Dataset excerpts
◇ ◇ ◇ ◇ ◇
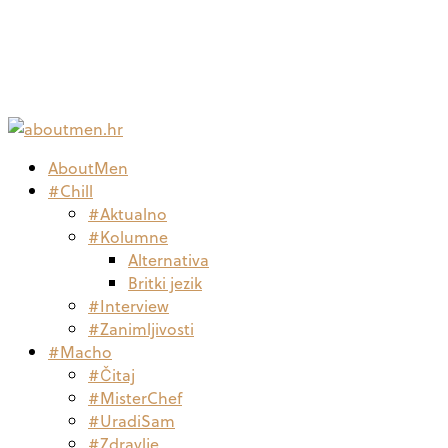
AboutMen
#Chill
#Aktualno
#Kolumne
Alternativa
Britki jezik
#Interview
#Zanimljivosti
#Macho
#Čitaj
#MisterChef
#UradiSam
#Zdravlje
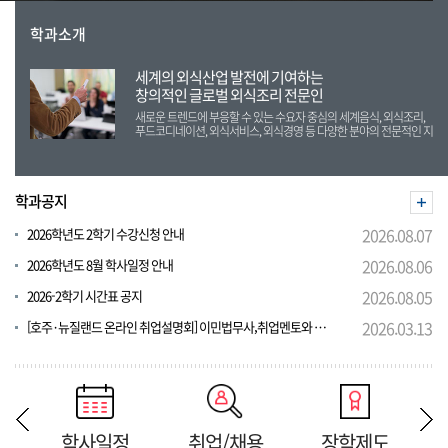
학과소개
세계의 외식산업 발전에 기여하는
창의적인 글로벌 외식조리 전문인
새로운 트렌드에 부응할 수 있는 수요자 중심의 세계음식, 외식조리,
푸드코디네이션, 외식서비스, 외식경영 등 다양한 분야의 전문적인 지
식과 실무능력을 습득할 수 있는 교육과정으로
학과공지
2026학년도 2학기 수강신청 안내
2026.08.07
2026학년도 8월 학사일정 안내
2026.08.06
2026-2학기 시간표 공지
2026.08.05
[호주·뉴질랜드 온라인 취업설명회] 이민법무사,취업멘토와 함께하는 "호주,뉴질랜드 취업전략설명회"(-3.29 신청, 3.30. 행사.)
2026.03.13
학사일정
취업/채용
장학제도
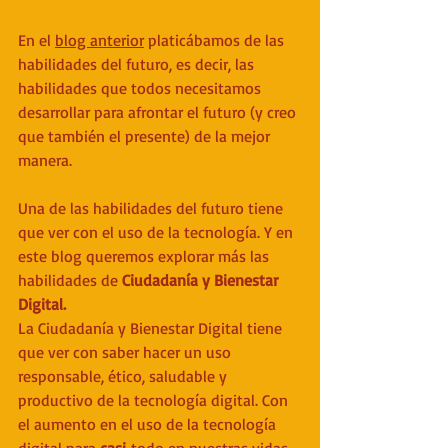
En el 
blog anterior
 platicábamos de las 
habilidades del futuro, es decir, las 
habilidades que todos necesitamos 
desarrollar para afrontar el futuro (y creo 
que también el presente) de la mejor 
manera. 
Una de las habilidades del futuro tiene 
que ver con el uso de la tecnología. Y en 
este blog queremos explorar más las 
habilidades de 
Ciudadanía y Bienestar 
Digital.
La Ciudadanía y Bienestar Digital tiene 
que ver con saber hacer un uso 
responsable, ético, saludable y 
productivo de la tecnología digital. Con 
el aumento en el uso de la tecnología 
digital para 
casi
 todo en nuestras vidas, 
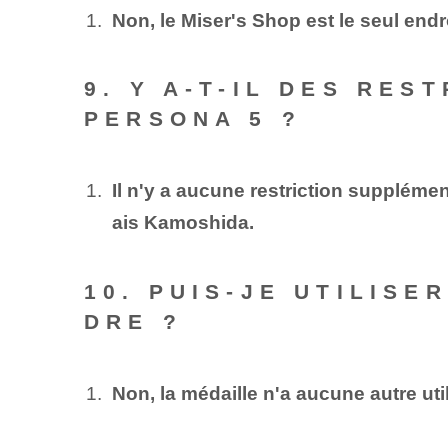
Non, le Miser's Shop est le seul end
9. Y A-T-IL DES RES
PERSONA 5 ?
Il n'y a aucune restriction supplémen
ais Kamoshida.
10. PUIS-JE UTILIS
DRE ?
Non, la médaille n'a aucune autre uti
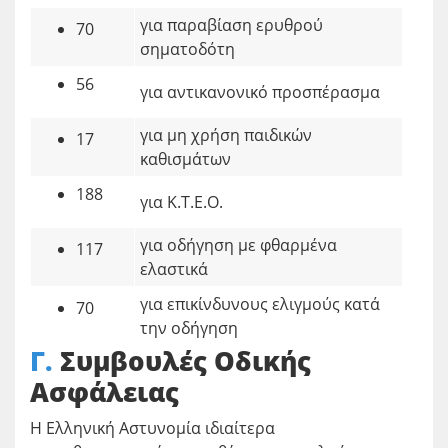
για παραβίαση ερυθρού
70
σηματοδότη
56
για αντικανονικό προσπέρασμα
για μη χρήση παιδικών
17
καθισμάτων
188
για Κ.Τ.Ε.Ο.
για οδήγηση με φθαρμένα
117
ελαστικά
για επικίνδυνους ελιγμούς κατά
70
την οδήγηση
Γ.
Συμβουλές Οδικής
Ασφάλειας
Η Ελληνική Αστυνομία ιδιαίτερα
◇ ◇ ◇ ◇ ◇
=== Exercise ===
Which of the lines above carry the string "외식조리"? Copy every one.

=== Reply ===
창의적인 글로벌 외식조리 전문인
새로운 트렌드에 부응할 수 있는 수요자 중심의 세계음식, 외식조리,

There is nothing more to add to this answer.